Certes, devant ces arguments, M. Mélenchon fera appel à la vieille stratégie d’annulation du messager, en utilisant l’argument ad hominem de l’interlocuteur payé par le gouvernement américain ou par «l’extrême droite» vénézuélienne, comme il l’a fait avec Mme Debray, alors qu’il a complètement perdu ses manières. Je pourrais lui dire qu’il devrait breveter une boîte de bruit comme les vaches qui au lieu de sonner «Muhu» dirait «Impérialisme Yankiiiiiii», mais ce serait une réponse idiote sans n’importe quel engagement. Non. Face à cet argument, je mets simplement ma parole. Je suis une personne d’engagement social, personne ne me paie pour dire ce que je pense et je n’affirme jamais des choses avec lesquelles je ne suis pas d’accord. Cependant, s’il y a un chèque pour moi au Département d’État américain, je l’aimerais bien parce que, je n’ai pas honte de le dire, hier soir j’ai mangé de l’arepa sans jambon ni fromage parce que je n’avais rien pour le remplir.
A la fin du débat sur le Venezuela, le député Mélenchon a demandé à Laurence Debray qu’il aimerait savoir comment vit la famille Burgos au Venezuela. Eh bien, me voilà, monsieur Mélenchon, je m’appelle Osvaldo Burgos, je suis le cousin de Laurence Debray. J’ai un doctorat en communication et musique et 22 ans d’expérience en tant que professeur dans l’une des principales universités du pays et la nuit dernière, je n’avais rien à quoi remplir mon arepa. Aujourd’hui, mon salaire équivaut à 6 dollars par mois, en prenant comme référence le prix du dollar au marché noir, qui est le seul taux de change auquel les Vénézuéliens ont accès, qu’on n’est pas liés au gouvernement et avec lequel ce qui reste bouge du commerce dans le pays. Avec l’hyperinflation qu’on vit au Venezuela, demain, mon salaire sera encore mineur que maintenant.

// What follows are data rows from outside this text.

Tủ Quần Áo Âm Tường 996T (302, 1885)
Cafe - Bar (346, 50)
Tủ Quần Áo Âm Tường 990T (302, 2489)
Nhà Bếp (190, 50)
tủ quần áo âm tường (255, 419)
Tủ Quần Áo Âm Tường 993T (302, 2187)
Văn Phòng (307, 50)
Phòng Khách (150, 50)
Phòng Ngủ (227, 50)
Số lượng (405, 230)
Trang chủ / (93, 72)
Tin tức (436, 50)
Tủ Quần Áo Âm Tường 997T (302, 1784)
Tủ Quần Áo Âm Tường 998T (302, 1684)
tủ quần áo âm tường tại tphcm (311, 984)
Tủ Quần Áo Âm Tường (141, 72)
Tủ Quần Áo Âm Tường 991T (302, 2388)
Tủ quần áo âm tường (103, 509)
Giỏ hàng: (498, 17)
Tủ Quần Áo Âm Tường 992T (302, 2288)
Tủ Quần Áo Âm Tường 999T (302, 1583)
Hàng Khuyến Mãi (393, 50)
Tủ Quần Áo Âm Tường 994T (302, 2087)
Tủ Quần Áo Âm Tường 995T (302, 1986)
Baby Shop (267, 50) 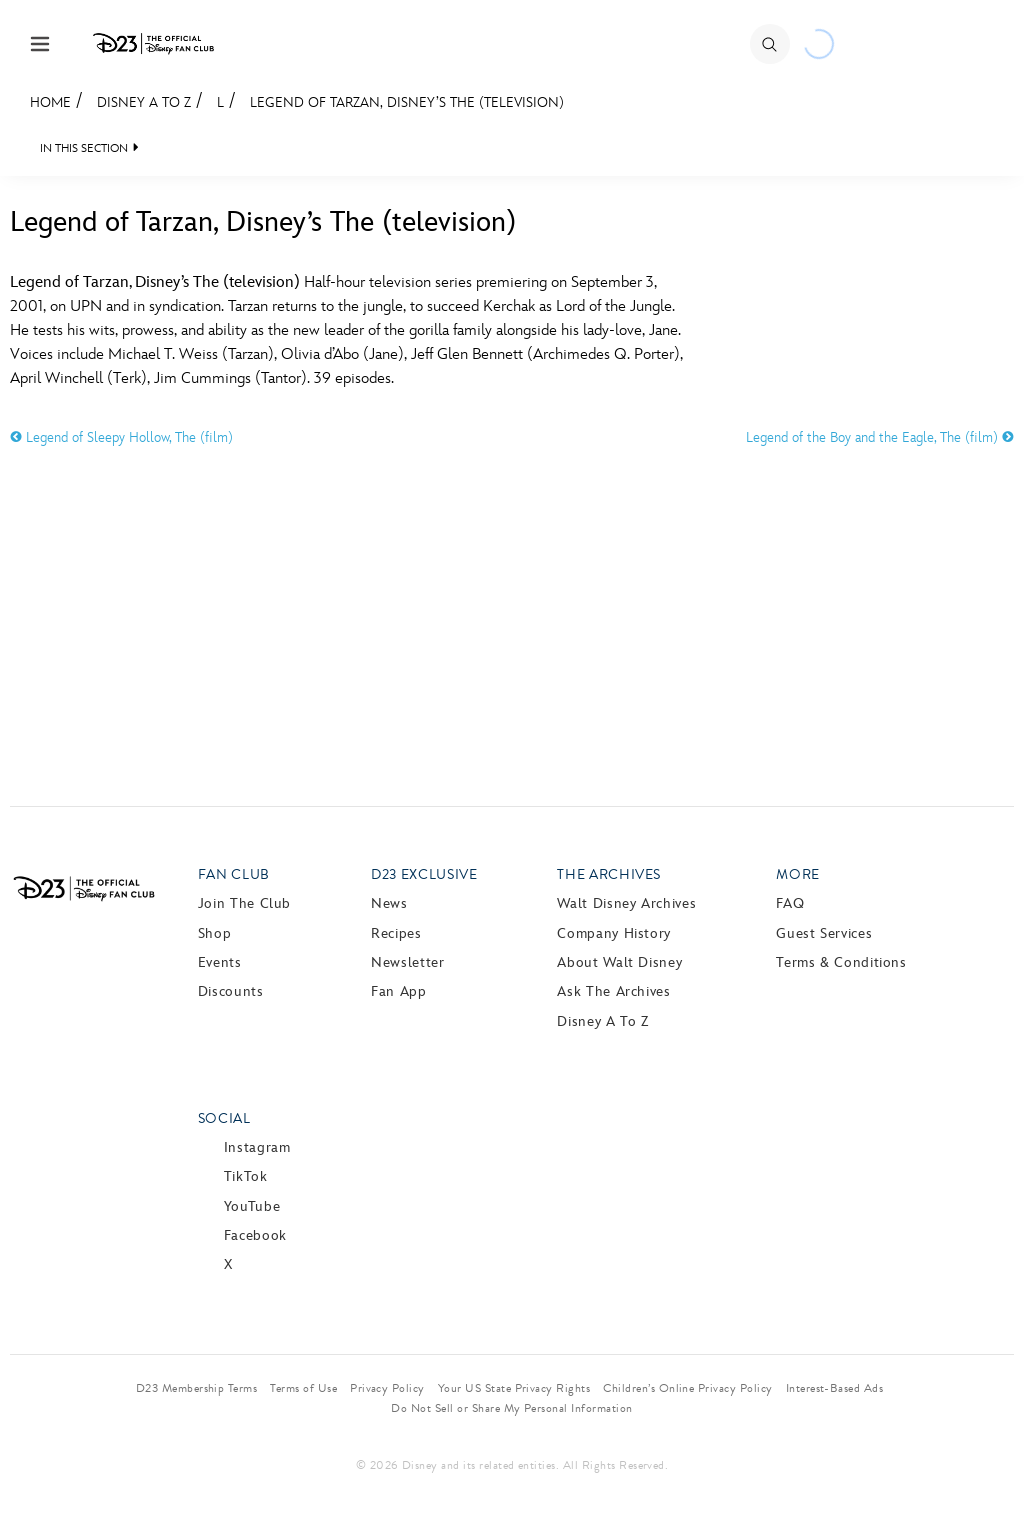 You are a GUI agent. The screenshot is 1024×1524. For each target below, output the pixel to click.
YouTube (252, 1206)
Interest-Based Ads (835, 1388)
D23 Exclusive (424, 874)
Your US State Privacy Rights (514, 1388)
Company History (614, 933)
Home (50, 102)
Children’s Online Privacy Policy (687, 1388)
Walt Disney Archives (626, 903)
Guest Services (824, 933)
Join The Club (244, 903)
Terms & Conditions (841, 962)
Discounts (231, 991)
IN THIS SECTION (84, 148)
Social (224, 1118)
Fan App (398, 991)
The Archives (609, 874)
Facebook (255, 1235)
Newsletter (407, 962)
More (798, 874)
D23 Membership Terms (197, 1388)
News (389, 903)
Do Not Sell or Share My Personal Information (511, 1408)
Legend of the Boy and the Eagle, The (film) (880, 437)
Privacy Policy (387, 1388)
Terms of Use (303, 1388)
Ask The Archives (613, 991)
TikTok (246, 1176)
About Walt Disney (619, 962)
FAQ (790, 903)
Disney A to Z (144, 102)
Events (220, 962)
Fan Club (234, 874)
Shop (215, 933)
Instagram (257, 1147)
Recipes (396, 933)
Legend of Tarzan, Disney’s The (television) (407, 102)
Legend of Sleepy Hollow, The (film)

Si le député ne me croit pas, je l’invite à venir séjourner quelque temps dans ce Venezuela que les socialistes autoproclamés du XXIe siècle ont construit et, oui, il aime bien, je propose que l’on échange de maison et je déménage à Paris et lui, il reste à Caracas. Peut-être qu’au milieu de l’année prochaine, j’aurai un croissant le dimanche après avoir fait de l’exercice avec ma femme au Jardin du Luxembourg alors qu’il ferait la queue pour acheter un kilo de pâtes dans un supermarché comblé de gens au centre-ville.
Enfin, comme M. Mélenchon semble être un chevalier, je lui demanderais de ne pas mentionner ma grand-mère sur son blog. Elle est morte il y a 17 ans et heureusement, elle n’a jamais manqué de papier toilette…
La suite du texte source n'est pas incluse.